Dazed, Mary Eunice glanced back at Lana. “Did you—How did you—Lana, it's—” For the first time in her life, she held her birth certificate in her hands. For the first time, she knew the day she was born, and she read the names of her parents together. There was no more questioning. Lana kissed her cheek and tugged the piece of delicate paper away from her where her tears had begun to dribble on it. She let Lana take it away. She didn't want to ruin her birth certificate now that she finally had it. I want to frame it. Was that a strange desire? She didn't have a clue. “The twenty-eighth—” Her birthday had never fallen on Easter at all.
“I have somewhere for us to go, if you'd like. But only if you want.” Mary Eunice blinked a few times, inviting Lana to speak. “I did some digging, and I found records of death in the city of Annapolis. I found where your parents are buried.” Mary Eunice wiped at her eyes with the knuckles of her fingers. “They're in a Catholic cemetery behind the church you both attended. They're together. If you want to go, I'll take you. But if you don't, I understand.”
“I want to go—I want to go.” For more than twenty years, she had not known where her parents rested. She had not known if the diocese granted her mother a Catholic funeral and burial when she died in mortal sin. She had not known what had happened to her mother's body after the police officer pried her off of it and ripped her away. “I want to go. Oh, Lana, thank you so much.”

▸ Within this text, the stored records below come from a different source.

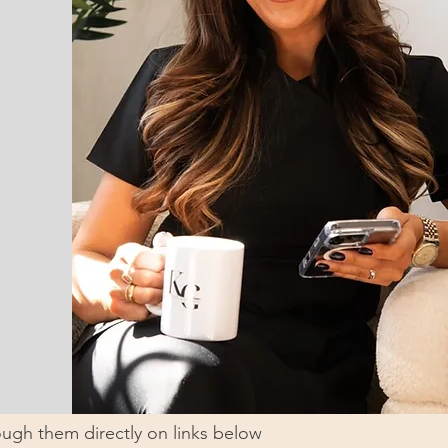
ugh them directly on links below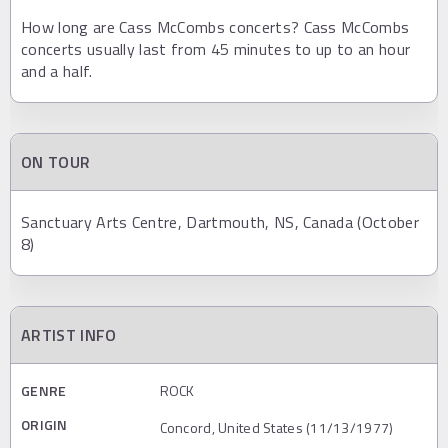
How long are Cass McCombs concerts? Cass McCombs
concerts usually last from 45 minutes to up to an hour
and a half.
ON TOUR
Sanctuary Arts Centre, Dartmouth, NS, Canada (October
8)
ARTIST INFO
GENRE
ROCK
ORIGIN
Concord, United States (11/13/1977)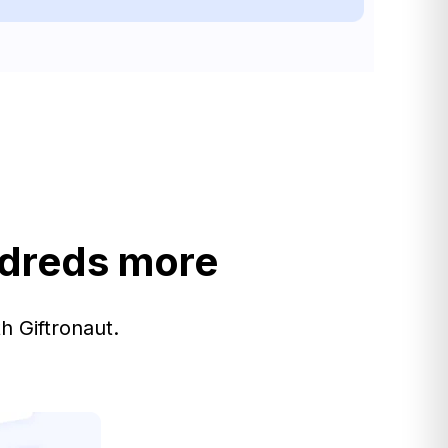
ndreds more
h Giftronaut.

Lana swept her up into a deep hug. Face hidden in the crook of her lover's neck, Mary Eunice broke. A broken sob wrenched its way out of her, tearing at her chest and her throat as she made a strained noise in her effort to remain silent. “It's okay,” Lana whispered. “It's okay—It's okay. You deserve every bit of it.” Lana kissed her even though her lips were wet and covered in snot. That's true love.
Her family gathered up behind her and joined the embrace, forming a cinnamon roll which mired Mary Eunice in joy, maybe for the first time in her life. The warm spring sun beamed down upon them. The breeze tickled around them, but it did not touch Mary Eunice, buried in a heap of love. Birds chirped in the air and trees around them. For the first time in as long as she could remember, there was peace in her heart. I asked God to tell me what to do. I asked God to give me a sign. The satisfaction inside of her confirmed it. This was the right thing. She was here for Lana, forever. And she was happy with that.